Türkiye’de bunun yapısal koşulları var; peki nereden başlanacak? İlk başlanacak yer emek sömürüsünün yükselecek olması. İktidar Türkiye’de istihdam yaratıyor işçi sınıfı büyüyor fakat aşırı çalıştırılan, sömürülen sürekli iş kazaları ve tehditleri arasında çalışan bir sınıf. Bu sınıf mücadeleye arada yöneliyor ama bunun siyasi kanalları oluşturulamıyor. 2015 Metal Fırtına buydu, bunun daha küçük boyutlarını kurye hareketlerinde gördük. Fakat bunları topluma kazandıracak bir siyasi çatı gerekiyor. Metal fırtınayı kim hatırlıyor? Bizzat AKP-MHP tabanıdır.
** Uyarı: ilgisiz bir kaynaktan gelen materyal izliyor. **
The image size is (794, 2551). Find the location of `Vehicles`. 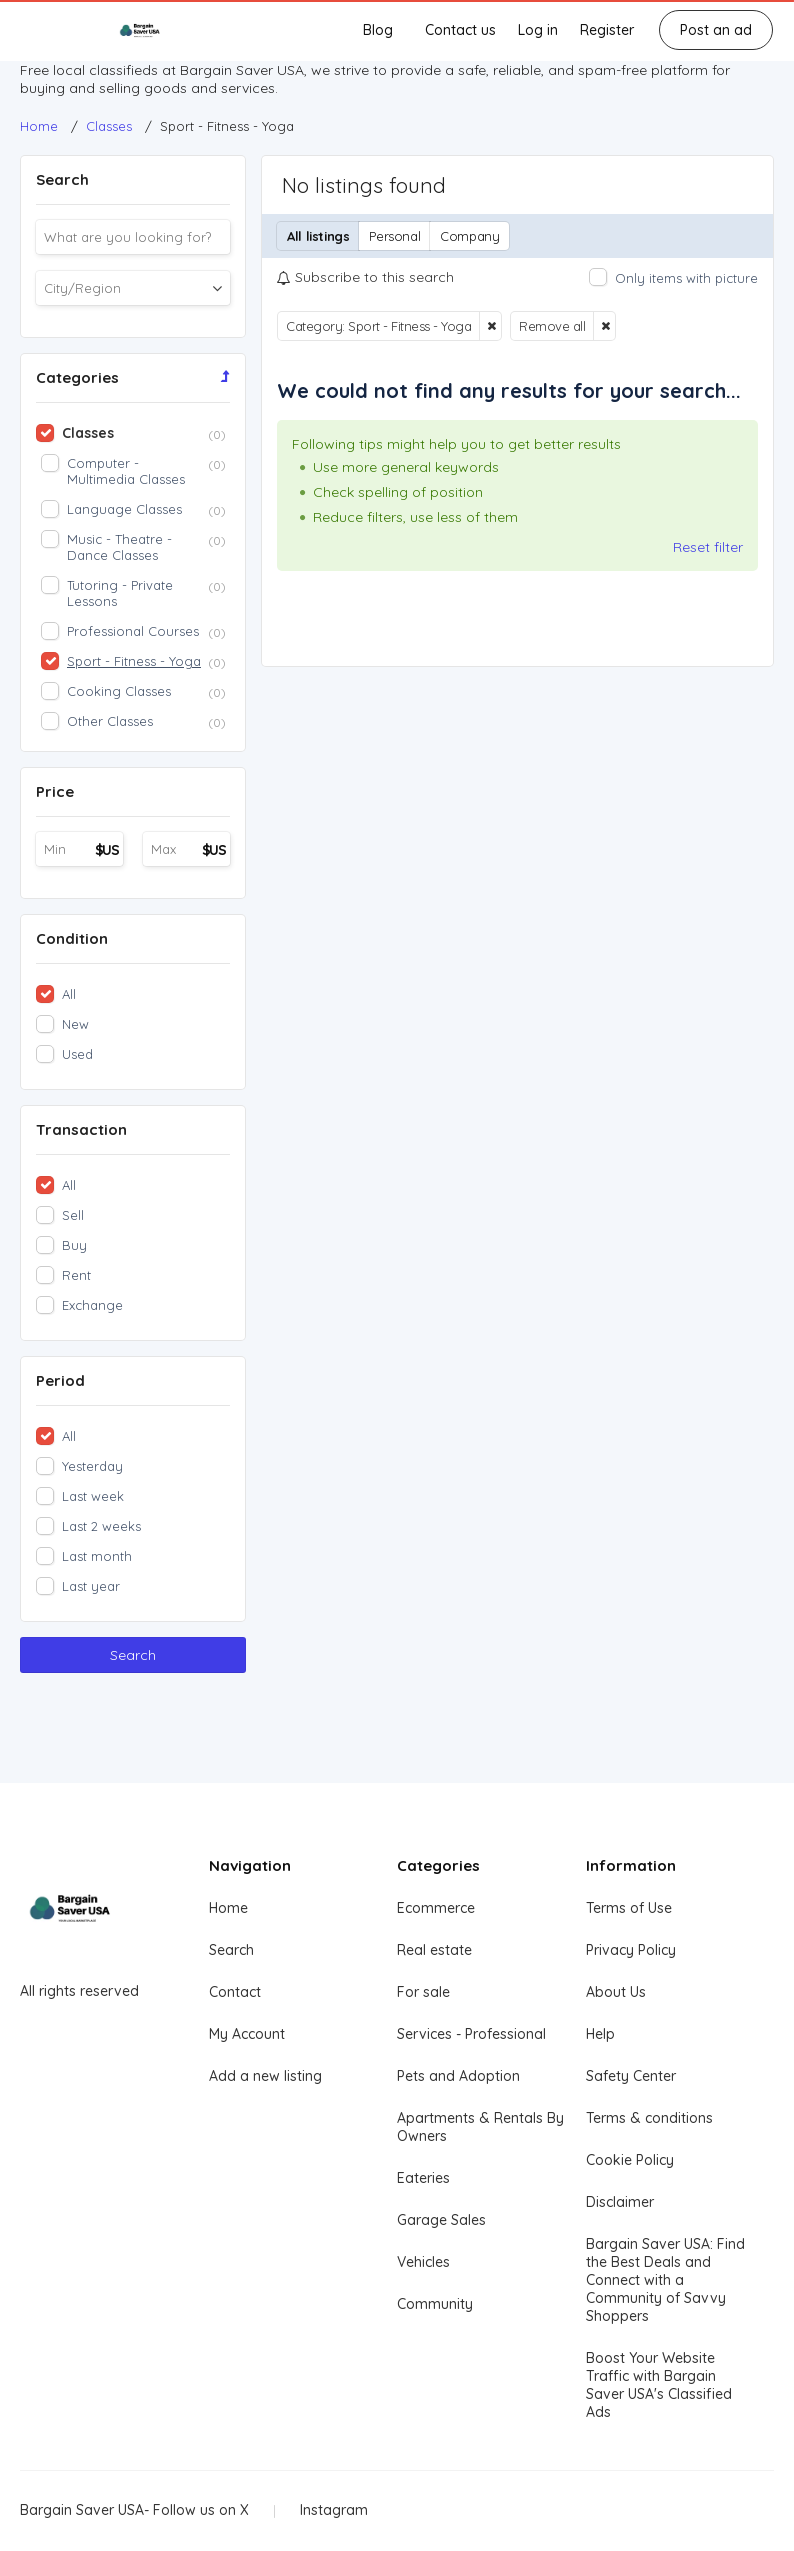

Buradan yeni bir güç devşirilmedikçe ileri gidebilmek mümkün değil. Kürt hareketiyle de birleştirmek gerekiyor. 6’lı masa daha baştan Kürt hareketinin dışlanması üzerine kuruldu. Biz siyaseti bu kısa paslaşma içerisinde tutarsak Kürt hareketi de dışlanmaya devam edecektir. Bunun kırılacağı yer taban hareketleridir. Bunun üzerine çalışmak gerekiyor ki işçi sınıfının duyarsızlıkları, Kürt hareketine düşmanlıkları yıkılsın. Gezi’de en büyük meselelerden biri de beyaz yakalı işçilerin, orta sınıfın, cumhuriyete duyarlı insanların Kürt hareketiyle daha programatik bir kanalda buluşturulamaması, iş yerlerine taşınamaması oldu. İşçiler katıldı ama işçi kimliği ile katılmadı. Bizim bunları birleştirecek bir hatta ihtiyacımız var önümüzdeki 5 seneyi kazanabilmek için.